Model Overview
McGill-NLP/AfriqueQwen-8B is an 8 billion parameter causal language model developed by McGill-NLP, built upon the Qwen3-8B-Base architecture. It is a key component of the AfriqueLLM suite, specifically designed to enhance performance across 20 African languages through continued pre-training (CPT) on 27.5 billion tokens. The model also retains strong capabilities in high-resource languages like English, French, Portuguese, and Arabic, mitigating catastrophic forgetting.
Key Capabilities
- Multilingual Adaptation: Specifically adapted for 20 African languages (e.g., Swahili, Amharic, Hausa, Yoruba) and 4 high-resource languages.
- Robust Base Model: Leverages the strong performance of Qwen 3 models, which have shown superior preservation of high-resource language capabilities post-CPT.

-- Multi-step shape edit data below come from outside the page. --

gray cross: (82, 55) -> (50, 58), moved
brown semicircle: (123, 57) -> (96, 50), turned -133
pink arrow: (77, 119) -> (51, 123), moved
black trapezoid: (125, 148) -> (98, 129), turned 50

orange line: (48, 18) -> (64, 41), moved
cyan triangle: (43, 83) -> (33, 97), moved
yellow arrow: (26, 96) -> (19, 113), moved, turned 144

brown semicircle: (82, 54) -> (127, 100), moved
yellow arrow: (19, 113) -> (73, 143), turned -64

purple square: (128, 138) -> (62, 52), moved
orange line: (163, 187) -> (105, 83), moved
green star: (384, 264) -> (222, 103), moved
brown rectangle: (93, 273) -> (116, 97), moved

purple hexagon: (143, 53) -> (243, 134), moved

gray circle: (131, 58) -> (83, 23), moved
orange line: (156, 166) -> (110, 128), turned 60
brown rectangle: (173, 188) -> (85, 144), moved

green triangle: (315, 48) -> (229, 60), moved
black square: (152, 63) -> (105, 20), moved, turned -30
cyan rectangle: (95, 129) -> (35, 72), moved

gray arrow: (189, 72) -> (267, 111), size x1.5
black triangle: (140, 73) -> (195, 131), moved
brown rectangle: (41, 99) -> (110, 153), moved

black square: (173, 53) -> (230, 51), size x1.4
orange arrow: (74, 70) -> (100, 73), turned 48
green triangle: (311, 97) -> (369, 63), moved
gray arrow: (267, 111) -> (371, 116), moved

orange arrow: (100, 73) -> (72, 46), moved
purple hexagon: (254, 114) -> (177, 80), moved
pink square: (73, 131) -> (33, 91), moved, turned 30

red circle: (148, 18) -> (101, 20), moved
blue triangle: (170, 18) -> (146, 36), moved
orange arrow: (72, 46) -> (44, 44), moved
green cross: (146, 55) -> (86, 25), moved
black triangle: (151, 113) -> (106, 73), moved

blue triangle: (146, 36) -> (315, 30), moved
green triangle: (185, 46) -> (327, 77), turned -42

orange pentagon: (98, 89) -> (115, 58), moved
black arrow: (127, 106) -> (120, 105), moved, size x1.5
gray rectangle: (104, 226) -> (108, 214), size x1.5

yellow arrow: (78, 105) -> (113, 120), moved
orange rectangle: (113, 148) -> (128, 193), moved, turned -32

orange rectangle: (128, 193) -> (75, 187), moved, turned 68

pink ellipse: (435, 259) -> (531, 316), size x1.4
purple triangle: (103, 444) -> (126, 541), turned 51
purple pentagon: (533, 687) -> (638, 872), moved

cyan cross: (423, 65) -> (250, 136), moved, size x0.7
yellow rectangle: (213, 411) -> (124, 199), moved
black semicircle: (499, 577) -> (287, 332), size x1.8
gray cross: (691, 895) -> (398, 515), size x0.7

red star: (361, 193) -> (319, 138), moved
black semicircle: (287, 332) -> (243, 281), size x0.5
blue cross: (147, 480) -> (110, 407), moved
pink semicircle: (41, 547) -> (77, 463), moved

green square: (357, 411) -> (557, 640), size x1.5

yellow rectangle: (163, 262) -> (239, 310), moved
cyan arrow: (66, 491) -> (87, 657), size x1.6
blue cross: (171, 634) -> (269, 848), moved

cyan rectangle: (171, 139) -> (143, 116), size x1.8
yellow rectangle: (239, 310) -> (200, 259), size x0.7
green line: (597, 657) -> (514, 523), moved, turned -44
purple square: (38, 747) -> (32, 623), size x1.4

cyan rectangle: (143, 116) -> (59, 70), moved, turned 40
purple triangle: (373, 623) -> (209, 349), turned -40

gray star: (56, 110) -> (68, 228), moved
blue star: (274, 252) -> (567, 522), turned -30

- Extended Context: Features a native context length of 32,768 tokens, supporting long-context tasks such as document-level translation.
- Diverse Training Data: Trained on a curated dataset including African monolingual data (FineWeb2, WURA, MADLAD-400), 1 billion code tokens (CornStack-Python), 1 billion mathematics tokens (FineMath-4+), and 324 million synthetic tokens.
- Performance Improvement: Demonstrates significant performance gains on African language benchmarks, with AfriqueQwen-8B showing a +26.1 point (78.8%) improvement over the base Qwen3-8B on the overall AfriqueLLM evaluation suite.
Good For
- Applications requiring strong language understanding and generation in African languages.
- Tasks benefiting from long context windows, such as document summarization or translation.
- Developers seeking a multilingual foundation model with a focus on under-resourced languages.